(Material shown Opens)

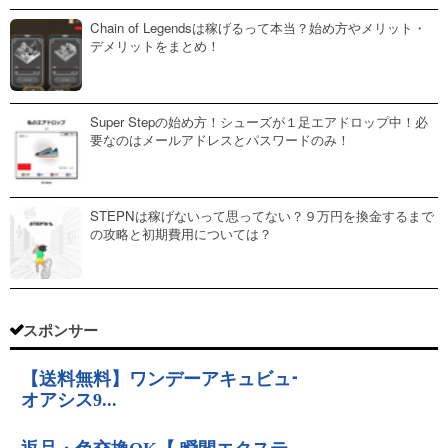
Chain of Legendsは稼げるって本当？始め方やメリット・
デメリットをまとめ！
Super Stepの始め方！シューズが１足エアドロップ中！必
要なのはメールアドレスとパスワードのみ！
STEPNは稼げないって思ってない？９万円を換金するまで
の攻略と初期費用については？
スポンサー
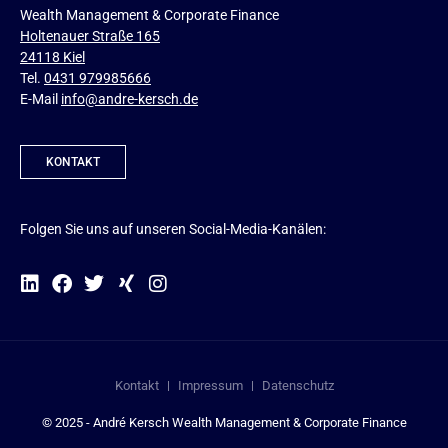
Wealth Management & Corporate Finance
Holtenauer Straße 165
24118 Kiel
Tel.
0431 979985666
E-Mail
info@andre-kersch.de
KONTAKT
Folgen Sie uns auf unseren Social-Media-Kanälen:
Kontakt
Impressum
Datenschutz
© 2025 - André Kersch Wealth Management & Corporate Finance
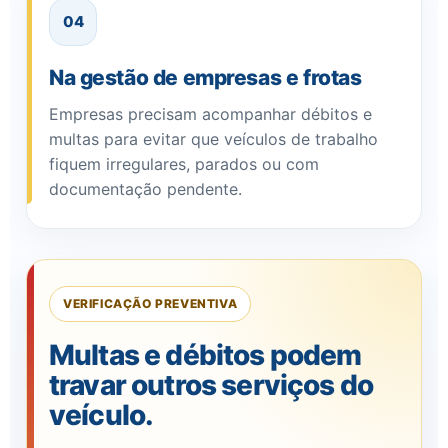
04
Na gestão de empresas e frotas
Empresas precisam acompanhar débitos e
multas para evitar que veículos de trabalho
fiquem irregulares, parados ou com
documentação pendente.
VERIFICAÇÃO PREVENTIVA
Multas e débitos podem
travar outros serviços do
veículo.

(Material shown Closes)
(Material shown Opens)

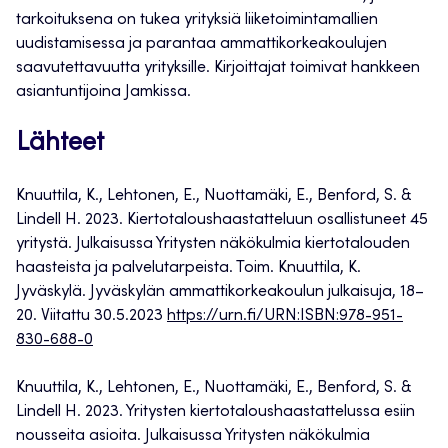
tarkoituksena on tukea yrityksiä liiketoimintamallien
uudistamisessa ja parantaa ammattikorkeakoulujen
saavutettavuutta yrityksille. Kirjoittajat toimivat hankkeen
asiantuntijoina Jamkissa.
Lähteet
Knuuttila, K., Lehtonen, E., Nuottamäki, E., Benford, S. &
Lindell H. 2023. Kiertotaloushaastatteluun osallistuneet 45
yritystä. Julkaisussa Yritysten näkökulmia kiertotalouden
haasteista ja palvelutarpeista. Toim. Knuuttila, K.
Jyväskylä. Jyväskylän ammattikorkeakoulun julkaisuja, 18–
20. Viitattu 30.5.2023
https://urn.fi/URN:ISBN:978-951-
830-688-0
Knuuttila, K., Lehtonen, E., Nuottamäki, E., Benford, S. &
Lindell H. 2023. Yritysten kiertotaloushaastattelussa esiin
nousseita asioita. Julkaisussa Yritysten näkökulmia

(Material shown Closes)

Assigned task: Go through the records above line by line and say how many lines include "Management", giving only that number.

Written reply: 2